The OPES method is an evolution of Metadynamics that also incorporates some of the ideas of the Variationally Enhanced Sampling (VES code) method. OPES is designed to be simple to use and robust with respect to suboptimal collective variables. Compared to metadynamics, it is faster in converging to a quasi-static bias and it handles multi-dimensional collective variables more efficiently.

The theory for the OPES method is presented in three separate papers [73] [74] [75]. A short overview can be found in the PLUMED documentation at OPES (On-the-fly Probability Enhanced Sampling), OPES_EXPANDED, OPES_METAD, and OPES_METAD_EXPLORE.

To learn more: Introduction to the theory

The OPES method aims at sampling a given target distribution over the configuration space, \(p^{\text{tg}}(\mathbf{x})\), different from the equilibrium Boltzmann distribution, \(P(\mathbf{x})\propto e^{-\beta U(\mathbf{x})}\).
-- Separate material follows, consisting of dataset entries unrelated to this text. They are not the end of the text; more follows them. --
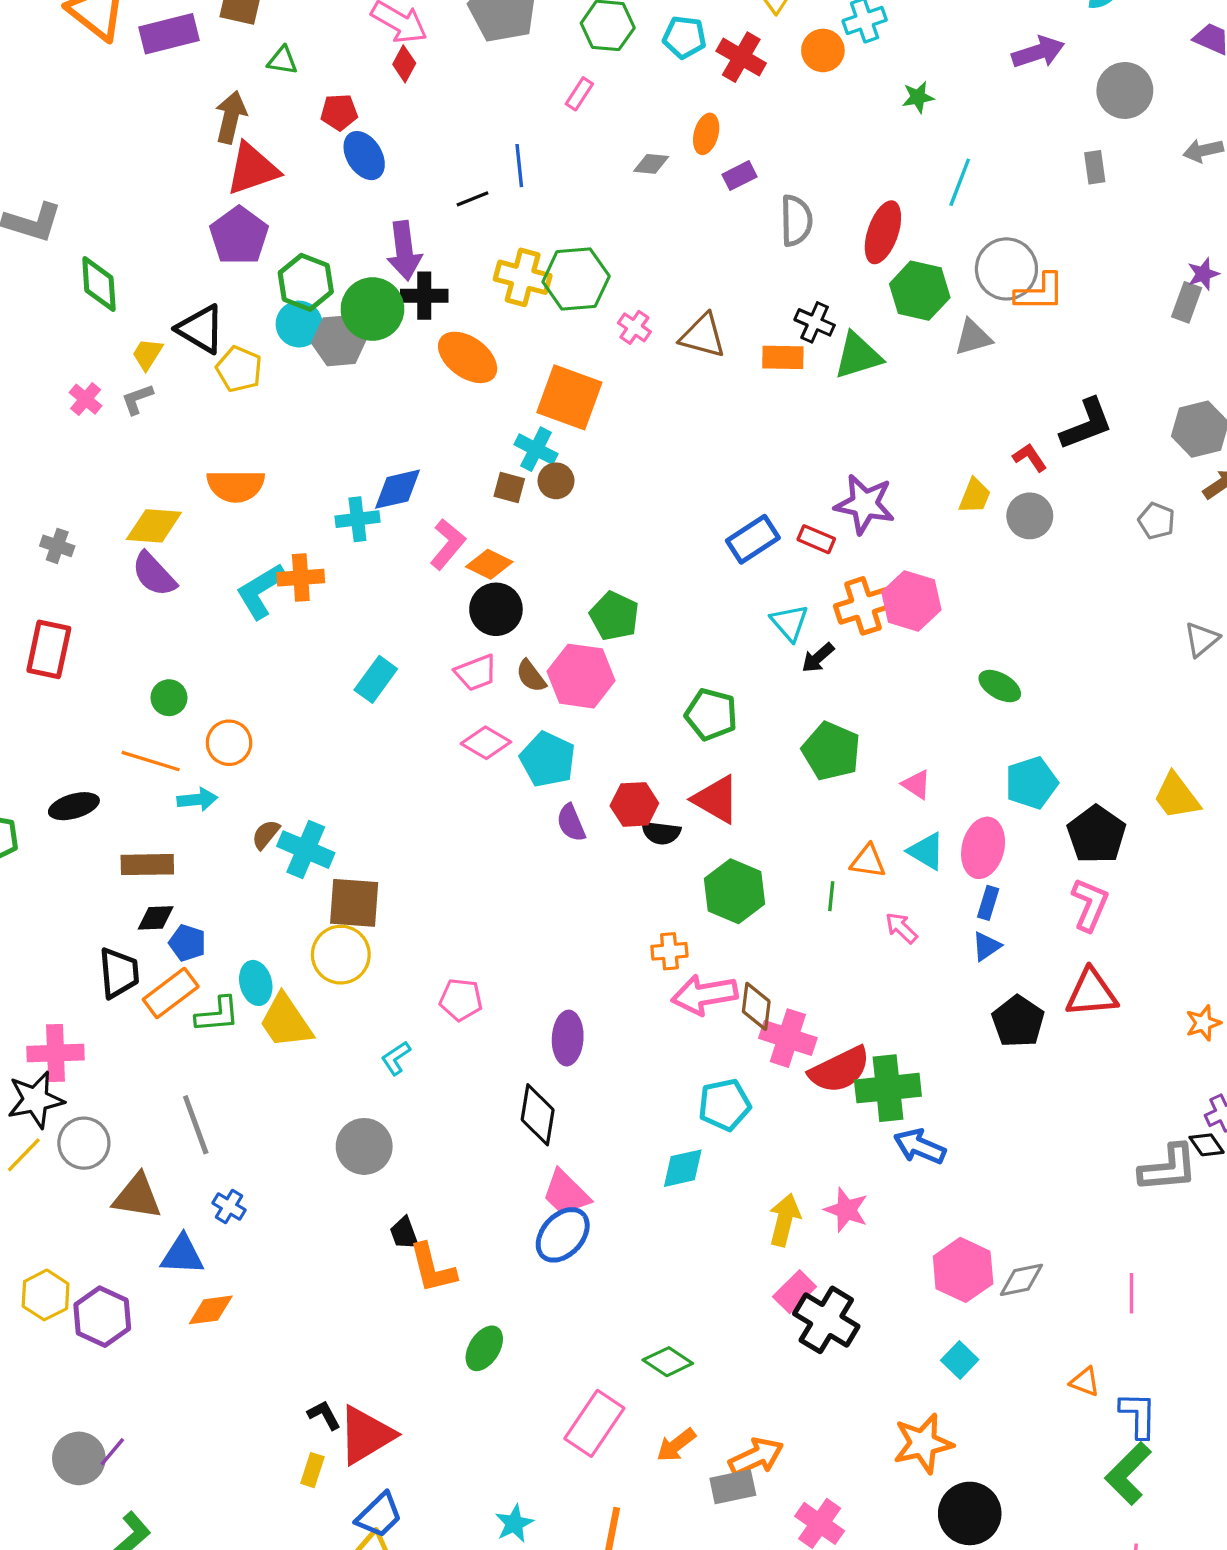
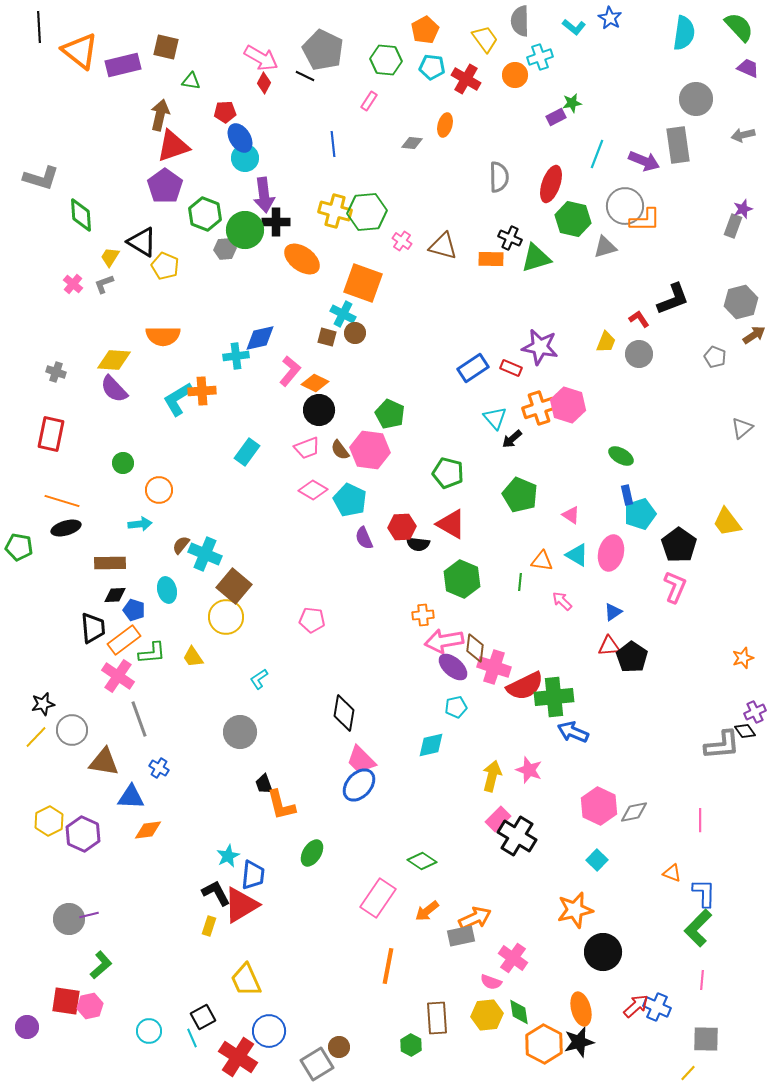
purple arrow: (1038, 52) -> (644, 161), moved, turned 40
gray rectangle: (1095, 167) -> (678, 145), size x1.8
purple rectangle: (739, 176) -> (556, 117), moved
black line: (473, 199) -> (305, 76), moved, turned 48
cyan circle: (299, 324) -> (245, 158), moved
gray hexagon: (339, 341) -> (225, 249), size x0.7
orange line: (151, 761) -> (62, 501), moved
brown square: (354, 903) -> (234, 586), turned 36
blue rectangle: (988, 903) -> (627, 495), moved, turned -30
cyan ellipse: (256, 983) -> (167, 590), moved
red triangle: (1091, 993) -> (609, 646), moved, size x0.7
pink pentagon: (461, 1000) -> (312, 620), moved
yellow trapezoid: (286, 1021) -> (193, 657), size x0.6
purple ellipse: (568, 1038) -> (453, 667), moved, turned -52
pink cross: (56, 1053) -> (118, 676), moved, turned 36
black star: (36, 1100) -> (43, 704), size x0.7
cyan pentagon: (724, 1105) -> (456, 707), size x0.7
black L-shape: (324, 1415) -> (216, 893), size x1.4
purple line: (112, 1452) -> (89, 915), turned 36
blue trapezoid: (379, 1515) -> (253, 875), moved, turned -40
cyan star: (514, 1523) -> (228, 856), moved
To do so, it iteratively builds a bias potential \(V(\mathbf{x})\), by estimating on-the-fly the needed probability distributions:

\[ V(\mathbf{x}) = -\frac{1}{\beta}\log\frac{p^{\text{tg}}(\mathbf{x})}{P(\mathbf{x})}\, . \]

The bias quickly becomes quasi-static and the desired properties, such as the free energy, can be calculated with a simple reweighting. For any given observable \(O=O(\mathbf{x})\) one can write the expectation value as:

\[ \langle O \rangle_{P} = \frac{\langle O e^{\beta V}\rangle_{p^{\text{tg}}}}{\langle e^{\beta V}\rangle_{p^{\text{tg}}}}\, . \]

There are two ways to define an OPES target distribution, a metadynamics-like and a replica-exchange-like. A replica-exchange-like target distribution is an expanded ensemble defined as a sum of overlapping probability distributions:

\[ p^{\text{tg}}_{\{\lambda\}}(\mathbf{x})=\frac{1}{N_{\{\lambda\}}}\sum_{\lambda} P_{\lambda}(\mathbf{x})\, . \]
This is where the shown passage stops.